Tapi ada juga nasabah yang justru ngajak ngobrol. Pastilah setelah pensiun hidup jadi lebih kesepian. Anak-anaknya sudah punya keluarga masing-masing dan jarang berkunjung.
Tapi Mmereka kayaknya gak paham kalau setiap percakapan direkam dan tersimpan di sistem. TL bisa dengerin dan bisa mengancam kelangsunganku di perusahaan. Tapi kalau ku-cut omongan orang tua yang sudah sepuh, aku pasti dicap gak sopan. Yaudahlah, kudengerin aja..
Nasabah : Putri saya baru meninggal, mbak...
Aku : Turut berduka cita ya pak, semoga putri bapak diterima di sisi-Nya.
Nasabah : Dia putri saya satu-satunya, mbak. Saya sayang sekali dengan anak perempuan. Mbak Lena kalau ingin cerita-cerita dengan saya boleh telpon saya ya. Anggap saja saya bapak mbak sendiri.
Aku : ????
Nasabah :Mbak sekarang usia berapa? Sudah menikah?
Aku : (tertawa jaim) Saya usia 20 an, Pak. Belum menikah.
Nasabah : Kalau mbak menikah nanti cari calon yang setia. Yang baik. Kalau gak ketemu, jangan menikah. Lebih baik jadi wanita karir saja.
Well, setidaknya beliau memberikan nasehat. Kalau pun TL dengar rekaman percakapanku dengan nasabah itu, dia gak bisa komen aneh-aneh.
Entahlah berapa lama aku bisa bertahan di sini.

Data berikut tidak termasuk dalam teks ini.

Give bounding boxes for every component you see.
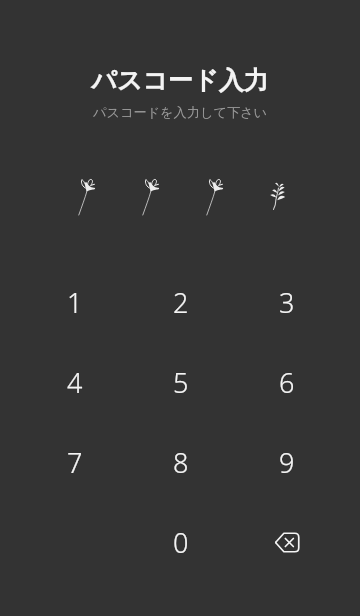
staticText: 4 — [67, 364, 83, 401]
staticText: 9 — [279, 444, 295, 481]
button[interactable]: 4 — [22, 342, 128, 422]
staticText: 0 — [173, 524, 189, 561]
button[interactable]: 8 — [128, 422, 234, 502]
button[interactable]: 7 — [22, 422, 128, 502]
staticText: パスコードを入力して下さい — [0, 104, 360, 121]
button[interactable]: 2 — [128, 262, 234, 342]
button[interactable]: 1 — [22, 262, 128, 342]
button[interactable]: Delete last digit — [234, 502, 340, 582]
staticText: 7 — [67, 444, 83, 481]
button[interactable]: 5 — [128, 342, 234, 422]
staticText: 5 — [173, 364, 189, 401]
staticText: 3 — [279, 284, 295, 321]
button[interactable]: 0 — [128, 502, 234, 582]
staticText: 8 — [173, 444, 189, 481]
other: Passcode progress — [0, 0, 360, 616]
button[interactable]: 3 — [234, 262, 340, 342]
staticText: パスコード入力 — [0, 65, 360, 96]
staticText: 2 — [173, 284, 189, 321]
button[interactable]: 6 — [234, 342, 340, 422]
staticText: 6 — [279, 364, 295, 401]
staticText: 1 — [67, 284, 83, 321]
button[interactable]: 9 — [234, 422, 340, 502]
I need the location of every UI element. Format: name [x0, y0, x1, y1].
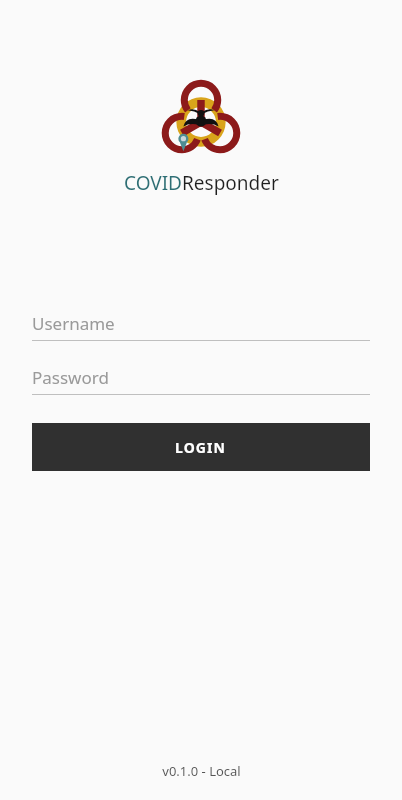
staticText: Responder — [182, 170, 279, 196]
button[interactable]: LOGIN — [32, 423, 370, 471]
button[interactable]: Password — [32, 362, 370, 395]
staticText: v0.1.0 - Local — [162, 762, 241, 780]
staticText: Username — [32, 312, 115, 335]
other: COVIDResponder logo — [149, 78, 253, 166]
staticText: COVID — [124, 170, 182, 196]
staticText: LOGIN — [175, 438, 227, 457]
staticText: Password — [32, 366, 109, 389]
button[interactable]: Username — [32, 308, 370, 341]
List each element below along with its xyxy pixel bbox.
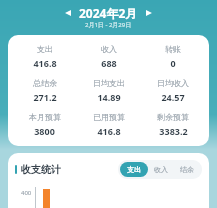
button[interactable]: 本月预算 <box>12 112 77 137</box>
staticText: 剩余预算 <box>157 112 189 122</box>
staticText: 收支统计 <box>21 163 61 176</box>
staticText: 收入 <box>154 165 168 174</box>
staticText: 416.8 <box>97 125 121 137</box>
button[interactable]: Previous month <box>61 6 75 20</box>
staticText: 已用预算 <box>93 112 125 122</box>
button[interactable]: 剩余预算 <box>141 112 205 137</box>
button[interactable]: 已用预算 <box>77 112 141 137</box>
staticText: 24.57 <box>161 91 185 103</box>
button[interactable]: 日均支出 <box>77 78 141 103</box>
button[interactable]: 总结余 <box>12 78 77 103</box>
button[interactable]: 支出 <box>12 44 77 69</box>
button[interactable]: Next month <box>142 6 156 20</box>
button[interactable]: 收入 <box>77 44 141 69</box>
staticText: 支出 <box>37 44 53 54</box>
staticText: 2024年2月 <box>79 5 138 21</box>
staticText: 688 <box>101 57 117 69</box>
staticText: 400 <box>21 189 32 197</box>
staticText: 总结余 <box>33 78 57 88</box>
staticText: 3383.2 <box>159 125 188 137</box>
button[interactable]: 支出 <box>120 162 148 177</box>
button[interactable]: 日均收入 <box>141 78 205 103</box>
staticText: 271.2 <box>33 91 57 103</box>
staticText: 转账 <box>165 44 181 54</box>
staticText: 2月1日 - 2月29日 <box>85 21 132 29</box>
staticText: 14.89 <box>97 91 121 103</box>
button[interactable]: 收入 <box>148 162 174 177</box>
staticText: 416.8 <box>33 57 57 69</box>
staticText: 0 <box>170 57 176 69</box>
staticText: 日均支出 <box>93 78 125 88</box>
staticText: 支出 <box>127 165 141 174</box>
staticText: 3800 <box>34 125 55 137</box>
button[interactable]: 转账 <box>141 44 205 69</box>
staticText: 结余 <box>180 165 194 174</box>
button[interactable]: 结余 <box>174 162 200 177</box>
staticText: 日均收入 <box>157 78 189 88</box>
staticText: 收入 <box>101 44 117 54</box>
staticText: 本月预算 <box>29 112 61 122</box>
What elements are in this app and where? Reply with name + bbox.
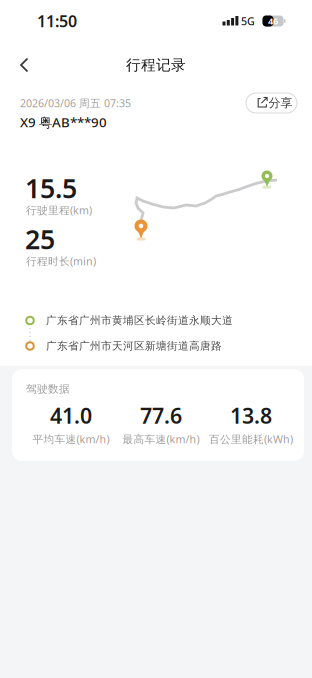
staticText: 25 — [25, 221, 55, 257]
staticText: 15.5 — [25, 170, 77, 206]
staticText: 行驶里程(km) — [26, 203, 92, 217]
staticText: 百公里能耗(kWh) — [209, 432, 293, 446]
staticText: 2026/03/06 周五 07:35 — [20, 96, 131, 110]
staticText: 广东省广州市黄埔区长岭街道永顺大道 — [46, 314, 233, 327]
staticText: 驾驶数据 — [26, 382, 70, 396]
staticText: 平均车速(km/h) — [32, 432, 110, 446]
staticText: 分享 — [268, 96, 292, 110]
staticText: X9 粤AB***90 — [20, 113, 107, 131]
button[interactable]: 分享 — [246, 93, 297, 113]
staticText: 广东省广州市天河区新塘街道高唐路 — [46, 339, 222, 352]
staticText: 46 — [268, 15, 278, 27]
staticText: 77.6 — [140, 401, 182, 430]
staticText: 13.8 — [230, 401, 272, 430]
staticText: 行程记录 — [126, 56, 186, 74]
staticText: 5G — [241, 14, 255, 28]
staticText: 41.0 — [50, 401, 92, 430]
staticText: 11:50 — [37, 10, 77, 32]
staticText: 最高车速(km/h) — [122, 432, 200, 446]
staticText: 行程时长(min) — [26, 254, 96, 268]
button[interactable]: Back — [7, 48, 41, 82]
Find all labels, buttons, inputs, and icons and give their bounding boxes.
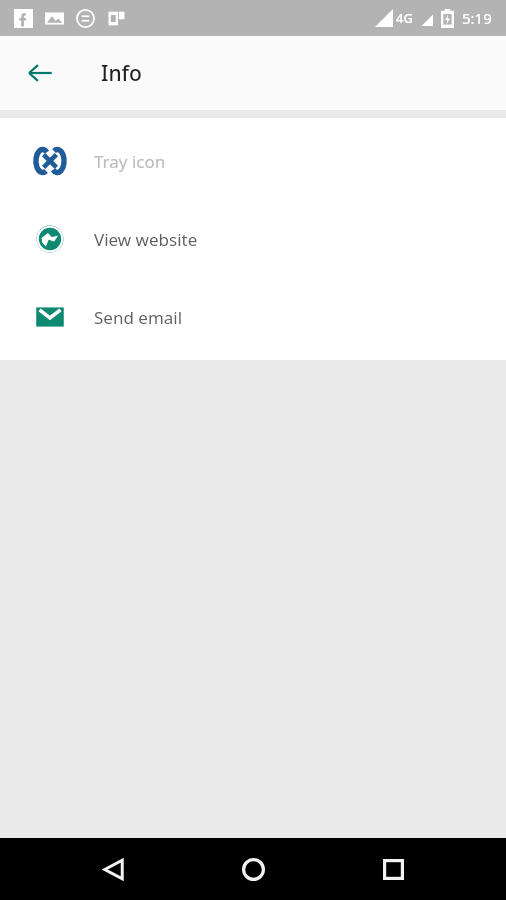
staticText: Tray icon <box>94 150 166 173</box>
button[interactable]: Back <box>16 49 64 97</box>
staticText: Info <box>101 59 142 88</box>
button[interactable]: Recent apps <box>363 839 423 899</box>
button[interactable]: Home <box>223 839 283 899</box>
button[interactable]: Back <box>83 839 143 899</box>
staticText: 5:19 <box>462 8 492 28</box>
staticText: View website <box>94 228 198 251</box>
button[interactable]: View website <box>0 200 506 278</box>
button[interactable]: Send email <box>0 278 506 356</box>
staticText: Send email <box>94 306 183 329</box>
button[interactable]: Tray icon <box>0 122 506 200</box>
staticText: 4G <box>396 9 413 27</box>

Karena WFH, para TL dan SPV luar biasa cerewet di WA grup. 23 detik aja lu statusnya gak online di sistem, udah langsung diteriakin nama lu di grup...
Lena, 23 detik ngapain????
Pengen kubalas : tarik nafas biar gak mati..
Sudah dikejar-kejar target, dikejar-kejar atasan juga.